Entries taken from a collection:

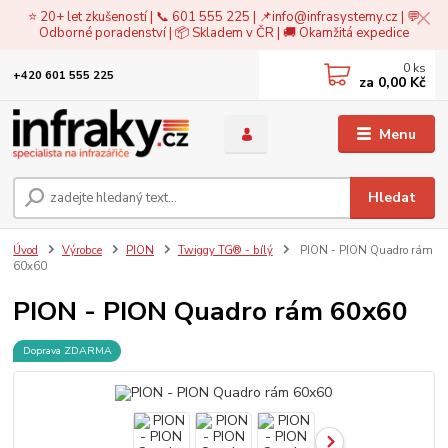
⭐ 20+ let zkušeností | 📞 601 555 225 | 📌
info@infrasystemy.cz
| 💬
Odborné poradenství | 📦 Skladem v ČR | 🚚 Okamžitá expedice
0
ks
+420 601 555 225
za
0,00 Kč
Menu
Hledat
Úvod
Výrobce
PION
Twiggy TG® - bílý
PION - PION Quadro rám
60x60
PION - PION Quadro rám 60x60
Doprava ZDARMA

---

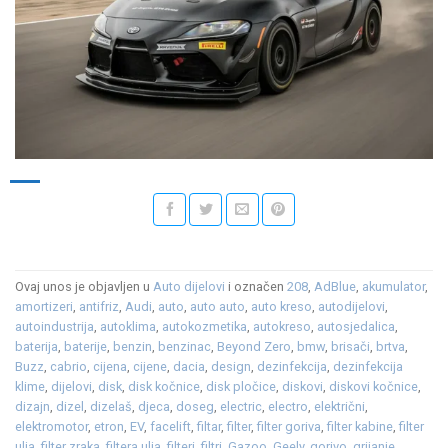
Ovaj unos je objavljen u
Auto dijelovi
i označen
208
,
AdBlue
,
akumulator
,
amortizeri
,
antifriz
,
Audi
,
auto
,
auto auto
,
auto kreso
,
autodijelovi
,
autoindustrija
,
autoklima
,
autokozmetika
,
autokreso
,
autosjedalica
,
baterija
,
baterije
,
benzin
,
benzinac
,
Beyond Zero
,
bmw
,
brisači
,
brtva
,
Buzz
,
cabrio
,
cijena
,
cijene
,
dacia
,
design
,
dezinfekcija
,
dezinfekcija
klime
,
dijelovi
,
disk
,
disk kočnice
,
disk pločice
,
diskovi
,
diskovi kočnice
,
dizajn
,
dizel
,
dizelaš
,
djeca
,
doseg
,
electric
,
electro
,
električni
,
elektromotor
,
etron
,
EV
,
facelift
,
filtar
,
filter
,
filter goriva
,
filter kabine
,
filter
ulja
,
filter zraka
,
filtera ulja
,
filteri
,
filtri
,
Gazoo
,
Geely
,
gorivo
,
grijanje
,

==

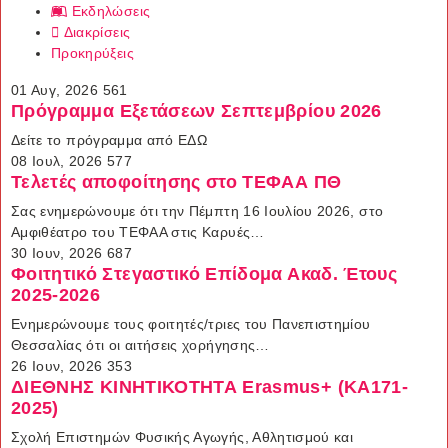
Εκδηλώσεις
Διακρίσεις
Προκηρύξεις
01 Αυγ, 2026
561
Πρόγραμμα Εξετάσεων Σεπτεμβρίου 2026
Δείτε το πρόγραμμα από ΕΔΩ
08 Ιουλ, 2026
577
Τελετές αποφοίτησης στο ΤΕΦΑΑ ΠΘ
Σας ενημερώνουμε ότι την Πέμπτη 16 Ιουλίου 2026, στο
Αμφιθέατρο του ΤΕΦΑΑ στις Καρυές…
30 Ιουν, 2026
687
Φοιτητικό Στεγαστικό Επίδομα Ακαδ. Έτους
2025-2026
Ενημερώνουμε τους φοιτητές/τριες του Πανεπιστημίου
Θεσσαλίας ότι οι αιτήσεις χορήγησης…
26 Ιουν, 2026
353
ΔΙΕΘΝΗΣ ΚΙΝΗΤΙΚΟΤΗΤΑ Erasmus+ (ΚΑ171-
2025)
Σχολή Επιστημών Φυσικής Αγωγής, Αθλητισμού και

» Action item
Whenever a line in the entries holds the word "Quadro", copy that line.

» The answer
PION - PION Quadro rám
PION - PION Quadro rám 60x60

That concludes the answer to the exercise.